Purpose: Big data analytics (BDA) increasingly provide value to firms for robust decision making and solving business problems. The purpose of this paper is to explore information quality dynamics in big data environment linking business value, user satisfaction and firm performance.
Design/methodology/approach: Drawing on the appraisal-emotional response-coping framework, the authors propose a theory on information quality dynamics that helps in achieving business value, user satisfaction and firm performance with big data strategy and implementation. Information quality from BDA is conceptualized as the antecedent to the emotional response (e.g. value and satisfaction) and coping (performance). Proposed information quality dynamics are tested using data collected from 302 business analysts across various organizations in France and the USA.
Findings: The findings suggest that information quality in BDA reflects four significant dimensions: completeness, currency, format and accuracy. The overall information quality has significant, positive impact on firm performance which is mediated by business value (e.g. transactional, strategic and transformational) and user satisfaction.

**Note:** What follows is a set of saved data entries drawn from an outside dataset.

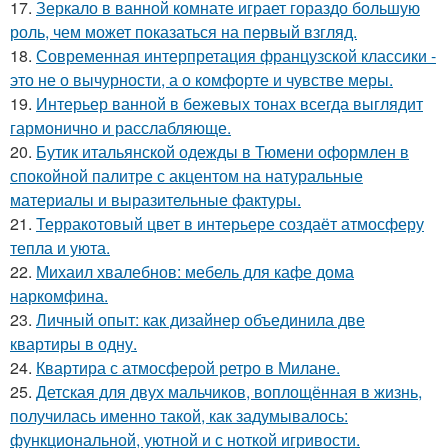
17.
Зеркало в ванной комнате играет гораздо большую
роль, чем может показаться на первый взгляд.
18.
Современная интерпретация французской классики -
это не о вычурности, а о комфорте и чувстве меры.
19.
Интерьер ванной в бежевых тонах всегда выглядит
гармонично и расслабляюще.
20.
Бутик итальянской одежды в Тюмени оформлен в
спокойной палитре с акцентом на натуральные
материалы и выразительные фактуры.
21.
Терракотовый цвет в интерьере создаёт атмосферу
тепла и уюта.
22.
Михаил хвалебнов: мебель для кафе дома
наркомфина.
23.
Личный опыт: как дизайнер объединила две
квартиры в одну.
24.
Квартира с атмосферой ретро в Милане.
25.
Детская для двух мальчиков, воплощённая в жизнь,
получилась именно такой, как задумывалось:
функциональной, уютной и с ноткой игривости.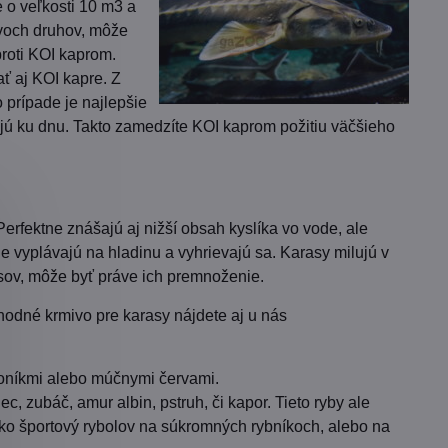
e o veľkosti 10 m3 a
dvoch druhov, môže
proti KOI kaprom.
ať aj KOI kapre. Z
 prípade je najlepšie
sajú ku dnu. Takto zamedzíte KOI kaprom požitiu väčšieho
erfektne znášajú aj nižší obsah kyslíka vo vode, ale
e vyplávajú na hladinu a vyhrievajú sa. Karasy milujú v
sov, môže byť práve ich premnoženie.
hodné krmivo pre karasy nájdete aj u nás
 koníkmi alebo múčnymi červami.
c, zubáč, amur albin, pstruh, či kapor. Tieto ryby ale
ko športový rybolov na súkromných rybníkoch, alebo na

Research limitations/implications: On the one hand, this paper shows how to operationalize information quality, business value, satisfaction and firm performance in BDA using PLS-SEM. On the other hand, it proposes an REBUS-PLS algorithm to automatically detect three groups of users sharing the same behaviors when determining the information quality perceptions of BDA.
Practical implications: The study offers a set of determinants for information quality and business value in BDA projects, in order to support managers in their decision to enhance user satisfaction and firm performance.
Originality/value: The paper extends big data literature by offering an appraisal-emotional response-coping framework that is well fitted for information quality modeling on firm performance. The methodological novelty lies in embracing REBUS-PLS to handle unobserved heterogeneity in the sample.